Onderzoekers ontdekken steeds vaker dat langere periodes in de ruimte ingewikkelde effecten hebben op het menselijk lichaam. Blootstelling aan ruimtestraling is een grote zorg voor langdurige astronauten. Leven in nul-G kan leiden tot cardiovasculaire problemen en botverlies. Leven in afgesloten ruimtes of habitats kan ook leiden tot een verzwakt immuunsysteem en de verspreiding van ziekten. Ruimte kan zelfs beïnvloeden welke genen tot expressie worden gebracht. Nu, meldt Maya Wei-Haas van National Geographic, kunnen we nog een symptoom aan de lijst toevoegen: vervormd hersenweefsel.
In een nieuwe studie gepubliceerd in het New England Journal of Medicine onderzocht een internationaal team van onderzoekers MRI-beelden van de hersenen van 10 Russische kosmonauten voor en nadat ze langere perioden op het internationale ruimtestation en vervolgens zeven maanden later gedurende zeven van de mannen. Gemiddeld brachten de kosmonauten - alle mannen van midden veertig - elk 189 dagen door in het station, waar ze zwaartekracht ervoeren.
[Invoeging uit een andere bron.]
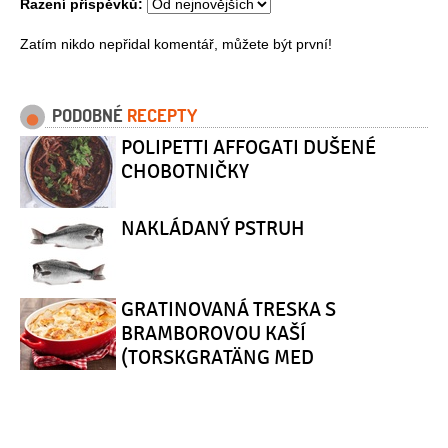
Řazení příspěvků:
Zatím nikdo nepřidal komentář, můžete být první!
PODOBNÉ
RECEPTY
POLIPETTI AFFOGATI DUŠENÉ
CHOBOTNIČKY
NAKLÁDANÝ PSTRUH
GRATINOVANÁ TRESKA S
BRAMBOROVOU KAŠÍ
(TORSKGRATÄNG MED
POTATISMOS)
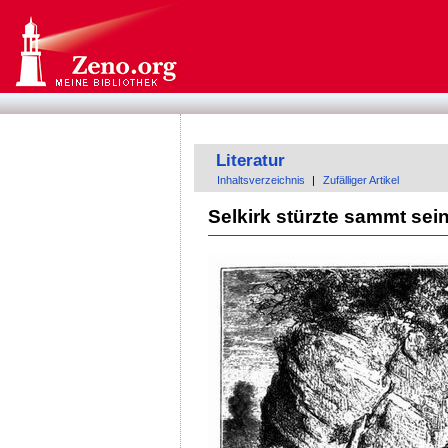
Literatur
Inhaltsverzeichnis
|
Zufälliger Artikel
Selkirk stürzte sammt seine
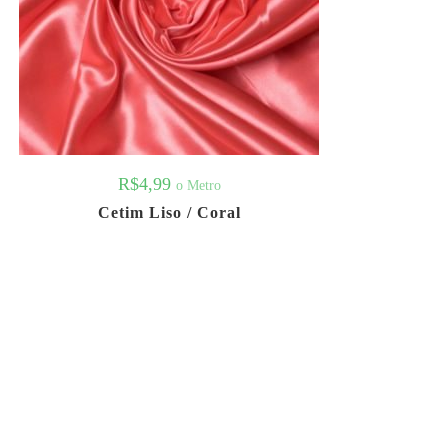
R$
4,99
o Metro
Cetim Liso / Coral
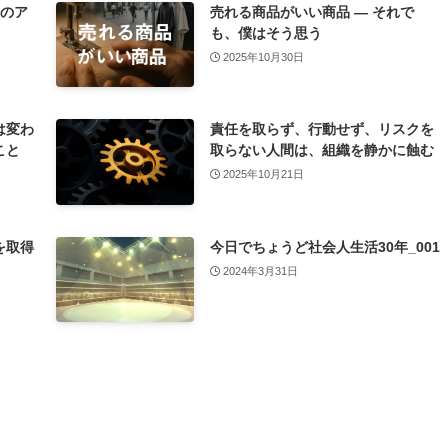
今のア
売れる商品がいい商品 ― それで
も、僕はそう思う
2025年10月30日
は変わ
責任を取らず、行動せず、リスクを
こと
取らない人間は、組織を静かに蝕む
2025年10月21日
を取得
今日でちょうど社会人生活30年_001
2024年3月31日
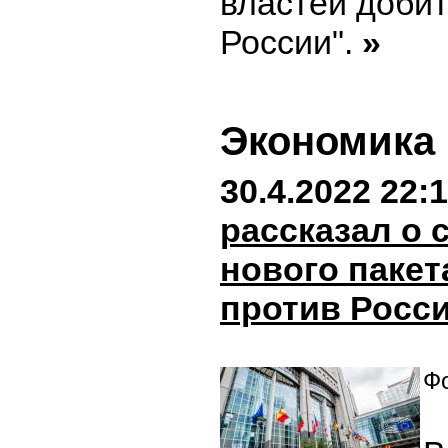
властей добит
России".
»
Экономика
30.4.2022 22:
рассказал о
нового пакет
против Росс
Фо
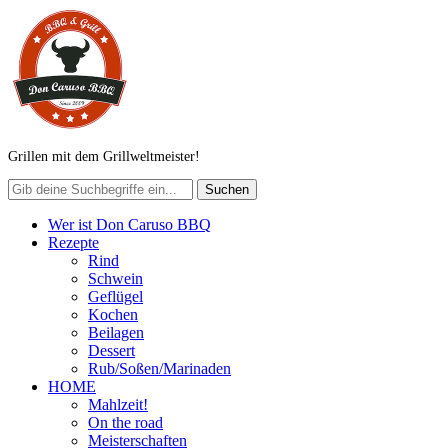
Grillen mit dem Grillweltmeister!
Wer ist Don Caruso BBQ
Rezepte
Rind
Schwein
Geflügel
Kochen
Beilagen
Dessert
Rub/Soßen/Marinaden
HOME
Mahlzeit!
On the road
Meisterschaften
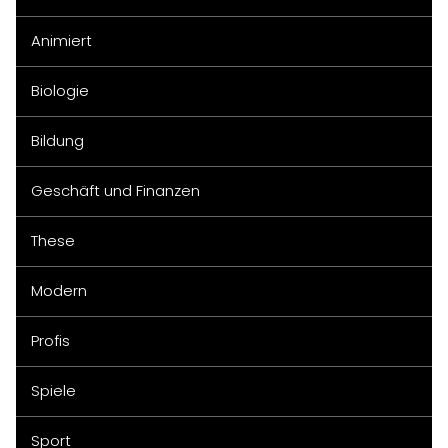
Animiert
Biologie
Bildung
Geschäft und Finanzen
These
Modern
Profis
Spiele
Sport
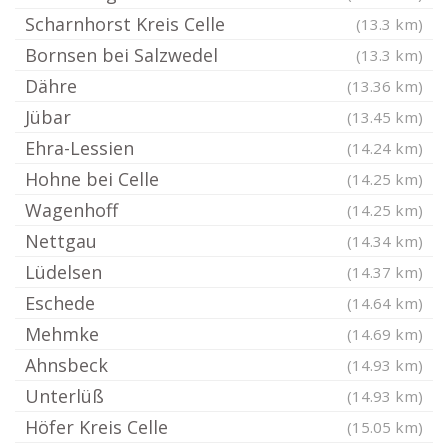
Scharnhorst Kreis Celle
(13.3 km)
Bornsen bei Salzwedel
(13.3 km)
Dähre
(13.36 km)
Jübar
(13.45 km)
Ehra-Lessien
(14.24 km)
Hohne bei Celle
(14.25 km)
Wagenhoff
(14.25 km)
Nettgau
(14.34 km)
Lüdelsen
(14.37 km)
Eschede
(14.64 km)
Mehmke
(14.69 km)
Ahnsbeck
(14.93 km)
Unterlüß
(14.93 km)
Höfer Kreis Celle
(15.05 km)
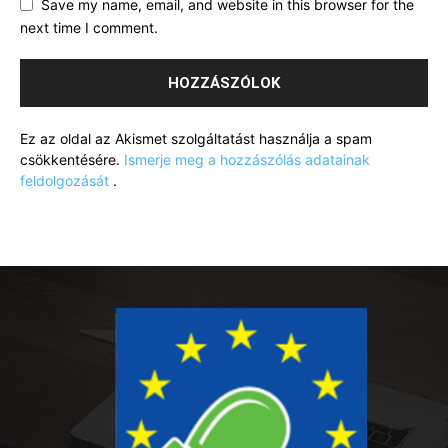
Save my name, email, and website in this browser for the
next time I comment.
Ez az oldal az Akismet szolgáltatást használja a spam
csökkentésére.
Ismerje meg a hozzászólás adatainak
feldolgozását
.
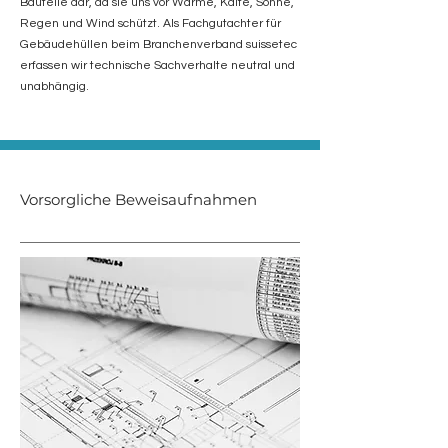
Bauteile dar, da sie uns vor Wärme, Kälte, Sonne,
Regen und Wind schützt. Als Fachgutachter für
Gebäudehüllen beim Branchenverband suissetec
erfassen wir technische Sachverhalte neutral und
unabhängig.
Vorsorgliche Beweisaufnahmen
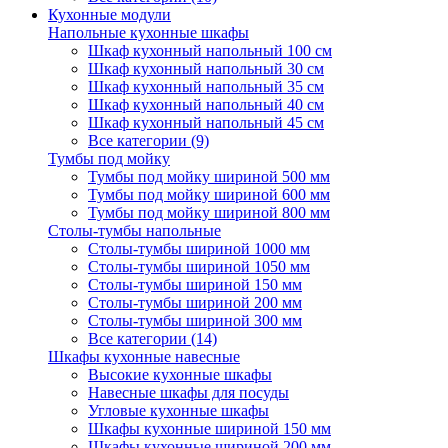
Кухонные модули
Напольные кухонные шкафы
Шкаф кухонный напольный 100 см
Шкаф кухонный напольный 30 см
Шкаф кухонный напольный 35 см
Шкаф кухонный напольный 40 см
Шкаф кухонный напольный 45 см
Все категории (9)
Тумбы под мойку
Тумбы под мойку шириной 500 мм
Тумбы под мойку шириной 600 мм
Тумбы под мойку шириной 800 мм
Столы-тумбы напольные
Столы-тумбы шириной 1000 мм
Столы-тумбы шириной 1050 мм
Столы-тумбы шириной 150 мм
Столы-тумбы шириной 200 мм
Столы-тумбы шириной 300 мм
Все категории (14)
Шкафы кухонные навесные
Высокие кухонные шкафы
Навесные шкафы для посуды
Угловые кухонные шкафы
Шкафы кухонные шириной 150 мм
Шкафы кухонные шириной 200 мм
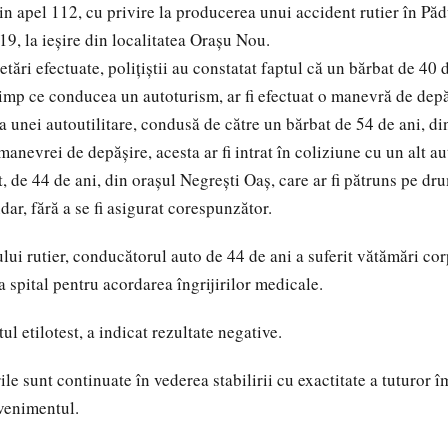
prin apel 112, cu privire la producerea unui accident rutier în P
9, la ieșire din localitatea Orașu Nou.
tări efectuate, polițiștii au constatat faptul că un bărbat de 40 
timp ce conducea un autoturism, ar fi efectuat o manevră de dep
 unei autoutilitare, condusă de către un bărbat de 54 de ani, din
manevrei de depășire, acesta ar fi intrat în coliziune cu un alt 
, de 44 de ani, din orașul Negrești Oaș, care ar fi pătruns pe dr
ar, fără a se fi asigurat corespunzător.
lui rutier, conducătorul auto de 44 de ani a suferit vătămări co
la spital pentru acordarea îngrijirilor medicale.
ul etilotest, a indicat rezultate negative.
ile sunt continuate în vederea stabilirii cu exactitate a tuturor î
venimentul.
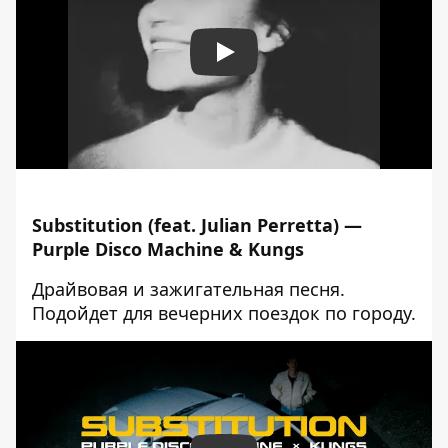
Play
Substitution (feat. Julian Perretta)
—
Purple Disco Machine & Kungs
Драйвовая и зажигательная песня.
Подойдет для вечерних поездок по городу.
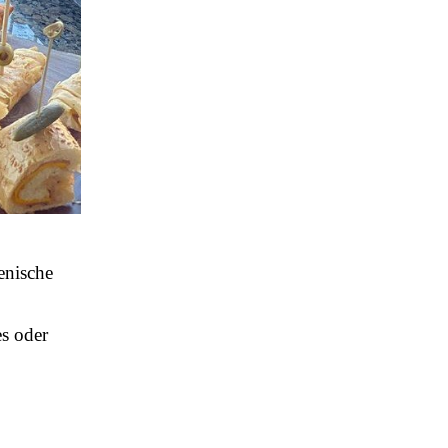
enische
es oder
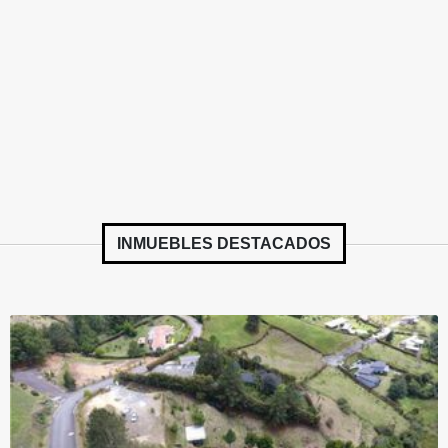
INMUEBLES
DESTACADOS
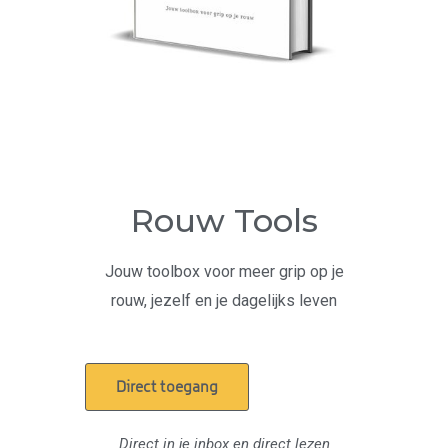
Rouw Tools
Jouw toolbox voor meer grip op je
rouw, jezelf en je dagelijks leven
Direct toegang
Direct in je inbox en direct lezen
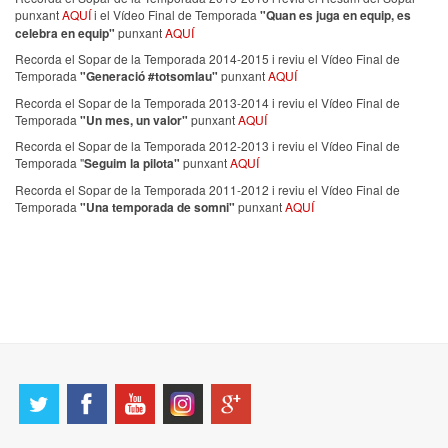
punxant
AQUÍ
i el Vídeo Final de Temporada
"Quan es juga en equip, es
celebra en equip"
punxant
AQUÍ
Recorda el Sopar de la Temporada 2014-2015 i reviu el Vídeo Final de
Temporada
"Generació #totsomlau"
punxant
AQUÍ
Recorda el Sopar de la Temporada 2013-2014 i reviu el Vídeo Final de
Temporada
"Un mes, un valor"
punxant
AQUÍ
Recorda el Sopar de la Temporada 2012-2013 i reviu el Vídeo Final de
Temporada "
Seguim la pilota"
punxant
AQUÍ
Recorda el Sopar de la Temporada 2011-2012 i reviu el Vídeo Final de
Temporada
"Una temporada de somni"
punxant
AQUÍ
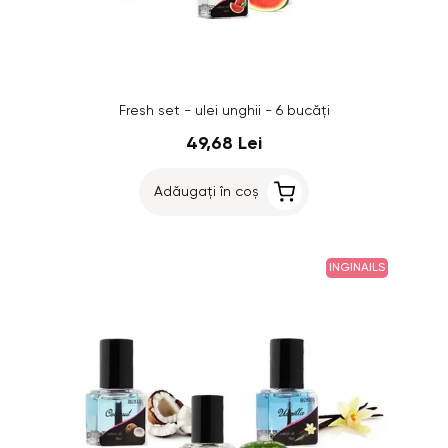
Fresh set - ulei unghii - 6 bucăți
49,68 Lei
Adăugați în coș
INGINAILS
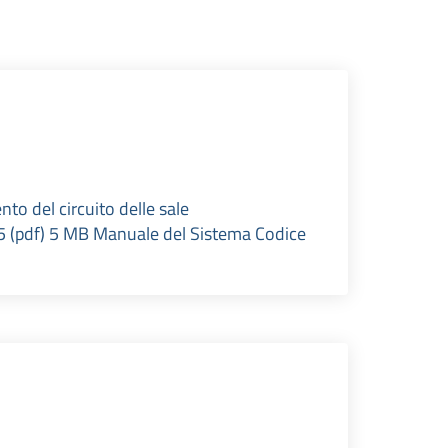
o del circuito delle sale
25 (pdf) 5 MB Manuale del Sistema Codice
Volgens de studie vonden ze dat veranderingen plaatsvonden in drie verschillende hersenweefsels. Na de ruimtevlucht was de hoeveelheid grijze materie - die een groot deel van de cortex of het oppervlak van de hersenen uitmaakt - verminderd, met een gebied dat de rechter middelste temporale gyrus wordt genoemd met de meeste krimp op 3, 3 procent. De hoeveelheid hersenvocht, die holten in en buiten de hersenen opvult, was in volume toegenomen, met een toename van 12, 9 procent in de derde ventrikel. De witte stof - die voornamelijk bundels van zenuwen zijn die signalen rond de hersenen en naar het ruggenmerg sturen - bleef ongewijzigd.
De follow-upbeelden maanden later toonden aan dat de hoeveelheid grijze stof terugkeerde, maar nog steeds minder was dan de nulmetingen. De hoeveelheid hersenvocht bleef toenemen, wat aangeeft dat het hersenvochtcirculatiesysteem in de kosmonauten werd beïnvloed lang nadat ze naar de aarde terugkeerden. De witte stof leek in dezelfde tijd in volume af te nemen. De onderzoekers veronderstellen dat dit ook komt door het hersenvocht. Terwijl de vloeistof tijdens de ruimtevlucht in de hersenen opzwol, drong het water in de witte stof, waardoor het volume witte stof toenam. Eenmaal terug onder normale zwaartekrachtomstandigheden kwam het water in de witte stof vrij en leek het te krimpen.
Het is mogelijk dat de veranderingen permanent zijn of voldoende tijd krijgen als de hersenen weer normaal worden. Maar de studie geeft aan dat ruimtebrein een echt fenomeen is.
"Al met al duiden onze resultaten op langdurige veranderingen in het patroon van de circulatie van hersenvocht gedurende een periode van ten minste zeven maanden na de terugkeer naar de aarde", zegt co-auteur Peter zu Eulenburg, een neuroloog bij Ludwig-Maximilians-Universität München, in een persbericht. "Of de uitgebreide wijzigingen die in het grijs en de witte stof worden weergegeven, al dan niet tot cognitieve veranderingen leiden, is momenteel echter onduidelijk."
Cerebrospinale vloeistof staat al een tijdje op het radarscherm van de astro-geneeskunde. Eén klacht die astronauten op de lange termijn vaak hebben na hun tijd in een baan is wazig zien, dat zichzelf soms oplost maar soms permanent is. Mark Strauss van National Geographic meldt dat onderzoekers in 2016 ook hebben gekeken naar de volumes van het hersenvocht van zeven astronauten die tijd in een baan hadden doorgebracht, en ontdekte dat het vloeistofvolume - dat helpt een constante druk in de hersenen te behouden - toenam als gevolg van de microzwaartekracht. Al dat extra vocht duwde tegen de achterkant van de ogen, waardoor ze plat werden en de oogzenuw ontstak.